On November 26, 2016, upon Fidel Castro’s death, the New York Times trumpeted that the Cuban leader “Brought the Cold War to the Western Hemisphere” (A1). [End Page 598] The headline, as anyone with a passing knowledge of postwar US history knows, was demonstrably false, and its appearance was made particularly ironic by the Times’ concurrent bemoaning of the “fake news” stories consumed by supporters of president-elect Donald Trump. The headline made clear that the Times’ mythmaking about Castro would continue after his death, while raising questions about the integrity of reputable US news sources and its ongoing construction of the United States as a perpetually imperiled defender of global freedom.

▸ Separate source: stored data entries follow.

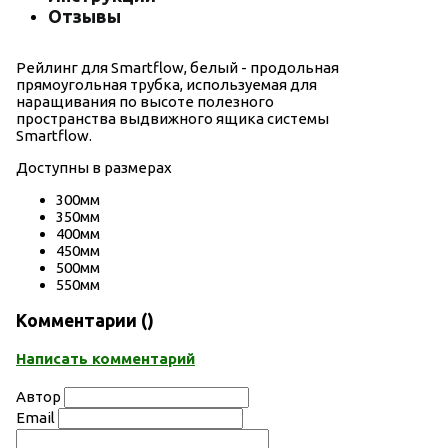
Отзывы
Рейлинг для Smartflow, белый - продольная
прямоугольная трубка, используемая для
наращивания по высоте полезного
пространства выдвижного ящика системы
Smartflow.
Доступны в размерах
300мм
350мм
400мм
450мм
500мм
550мм
Комментарии (
)
Написать комментарий
Автор
Email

These questions drive Leonard Ray Teel’s engaging new book, which tells the story of the years leading up to the Cuban Revolution, during which American journalists saw Castro not as a hemispheric aggressor but as a swashbuckling fighter who opposed the corrupt tyranny of Fulgencio Batista’s dictatorship. In 1957 and 1958, as Batista imposed increasingly strict censorship policies on Cuban journalists, American journalists embedded themselves with the insurgents in the Sierra Maestra and assumed important roles in the struggle to overthrow Batista. In April 1959, Castro bestowed medals on 13 American journalists for reporting on the strength of Castro’s movement and its principles and the atrocities inflicted by Batista’s government. By focusing on the stories of these 13 journalists, Teel provides us with a window into a historical moment when Castro was lauded as a hero, and then pieces together how he conscripted journalists to craft his historic image.

Teel tells the story of “the 13” episodically, recounting their backgrounds, their dramatic journeys with the revolutionaries, the narratives they published, and how those news stories circulated. The stories of Herbert L. Matthews, Andrew St. George, and Georgette “Dickey” Chapelle (the only woman in the group) are particularly fascinating. Equally fascinating are Teel’s explorations of the journalists’ motivations, which included previous experiences with fascism as well as more immediate career ambitions, and their various approaches to journalism.

While the stories Teel tells are memorable, they are framed with surprising simplicity. Despite the journalists’ varying perspectives, Teel insists that he is telling a simple tale of “misreporting,” of how the journalists “misinformed the public and misled Congress and policymakers” (xiii). Even as he describes how Batista dropped napalm on his people and tortured his foes, Teel retains a Manichean perspective that equates the 1950s United States with freedom and communism with absolute unfreedom. The book does not engage with histories of US-Cuba relations or scholarship on the Cold War in Latin America. In particular, it would benefit from some acknowledgement of Van Gosse’s excellent 1993 history Where the Boys Are, which detects an emerging New Left sensibility in the adventurism of young Americans who fought alongside Cuban revolutionaries.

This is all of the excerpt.